→ **WORK REQUIRED**
The answer should contain each record below, repeated exactly.

(Page-level text extractions)

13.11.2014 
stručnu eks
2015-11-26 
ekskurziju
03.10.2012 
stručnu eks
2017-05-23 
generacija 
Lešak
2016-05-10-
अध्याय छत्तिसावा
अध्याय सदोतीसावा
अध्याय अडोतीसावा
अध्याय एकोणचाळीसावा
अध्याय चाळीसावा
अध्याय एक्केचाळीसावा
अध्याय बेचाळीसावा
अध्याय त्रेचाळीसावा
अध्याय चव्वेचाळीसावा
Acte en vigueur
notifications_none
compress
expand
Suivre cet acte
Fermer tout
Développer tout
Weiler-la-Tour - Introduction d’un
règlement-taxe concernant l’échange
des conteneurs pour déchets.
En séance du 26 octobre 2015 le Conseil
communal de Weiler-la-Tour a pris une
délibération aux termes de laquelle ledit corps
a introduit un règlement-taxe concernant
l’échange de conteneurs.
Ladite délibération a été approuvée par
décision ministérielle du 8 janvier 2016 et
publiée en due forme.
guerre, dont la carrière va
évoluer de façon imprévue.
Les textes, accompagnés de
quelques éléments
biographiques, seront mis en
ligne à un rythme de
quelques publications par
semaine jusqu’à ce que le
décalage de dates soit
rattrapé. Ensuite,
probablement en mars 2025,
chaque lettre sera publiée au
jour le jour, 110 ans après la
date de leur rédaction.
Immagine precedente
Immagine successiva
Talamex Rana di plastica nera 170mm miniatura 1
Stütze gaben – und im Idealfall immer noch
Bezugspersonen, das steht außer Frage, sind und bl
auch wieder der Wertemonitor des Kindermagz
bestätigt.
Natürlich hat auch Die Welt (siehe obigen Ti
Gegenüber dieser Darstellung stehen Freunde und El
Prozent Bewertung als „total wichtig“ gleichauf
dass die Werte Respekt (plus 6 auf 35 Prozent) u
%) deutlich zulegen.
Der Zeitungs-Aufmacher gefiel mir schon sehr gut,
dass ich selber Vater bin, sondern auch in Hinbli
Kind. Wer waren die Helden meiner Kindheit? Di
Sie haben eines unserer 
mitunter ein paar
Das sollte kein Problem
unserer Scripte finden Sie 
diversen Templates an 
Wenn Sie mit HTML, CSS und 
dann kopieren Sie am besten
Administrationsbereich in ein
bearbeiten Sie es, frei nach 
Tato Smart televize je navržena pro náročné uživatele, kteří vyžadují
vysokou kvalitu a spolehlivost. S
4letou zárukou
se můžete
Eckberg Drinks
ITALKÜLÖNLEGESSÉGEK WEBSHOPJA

→ **ANSWER TO THE EXERCISE**
13.11.2014 
stručnu eks
2015-11-26 
ekskurziju
03.10.2012 
stručnu eks
2017-05-23 
generacija 
Lešak
2016-05-10-
अध्याय छत्तिसावा
अध्याय सदोतीसावा
अध्याय अडोतीसावा
अध्याय एकोणचाळीसावा
अध्याय चाळीसावा
अध्याय एक्केचाळीसावा
अध्याय बेचाळीसावा
अध्याय त्रेचाळीसावा
अध्याय चव्वेचाळीसावा
Acte en vigueur
notifications_none
compress
expand
Suivre cet acte
Fermer tout
Développer tout
Weiler-la-Tour - Introduction d’un
règlement-taxe concernant l’échange
des conteneurs pour déchets.
En séance du 26 octobre 2015 le Conseil
communal de Weiler-la-Tour a pris une
délibération aux termes de laquelle ledit corps
a introduit un règlement-taxe concernant
l’échange de conteneurs.
Ladite délibération a été approuvée par
décision ministérielle du 8 janvier 2016 et
publiée en due forme.
guerre, dont la carrière va
évoluer de façon imprévue.
Les textes, accompagnés de
quelques éléments
biographiques, seront mis en
ligne à un rythme de
quelques publications par
semaine jusqu’à ce que le
décalage de dates soit
rattrapé. Ensuite,
probablement en mars 2025,
chaque lettre sera publiée au
jour le jour, 110 ans après la
date de leur rédaction.
Immagine precedente
Immagine successiva
Talamex Rana di plastica nera 170mm miniatura 1
Stütze gaben – und im Idealfall immer noch
Bezugspersonen, das steht außer Frage, sind und bl
auch wieder der Wertemonitor des Kindermagz
bestätigt.
Natürlich hat auch Die Welt (siehe obigen Ti
Gegenüber dieser Darstellung stehen Freunde und El
Prozent Bewertung als „total wichtig“ gleichauf
dass die Werte Respekt (plus 6 auf 35 Prozent) u
%) deutlich zulegen.
Der Zeitungs-Aufmacher gefiel mir schon sehr gut,
dass ich selber Vater bin, sondern auch in Hinbli
Kind. Wer waren die Helden meiner Kindheit? Di
Sie haben eines unserer 
mitunter ein paar
Das sollte kein Problem
unserer Scripte finden Sie 
diversen Templates an 
Wenn Sie mit HTML, CSS und 
dann kopieren Sie am besten
Administrationsbereich in ein
bearbeiten Sie es, frei nach 
Tato Smart televize je navržena pro náročné uživatele, kteří vyžadují
vysokou kvalitu a spolehlivost. S
4letou zárukou
se můžete
Eckberg Drinks
ITALKÜLÖNLEGESSÉGEK WEBSHOPJA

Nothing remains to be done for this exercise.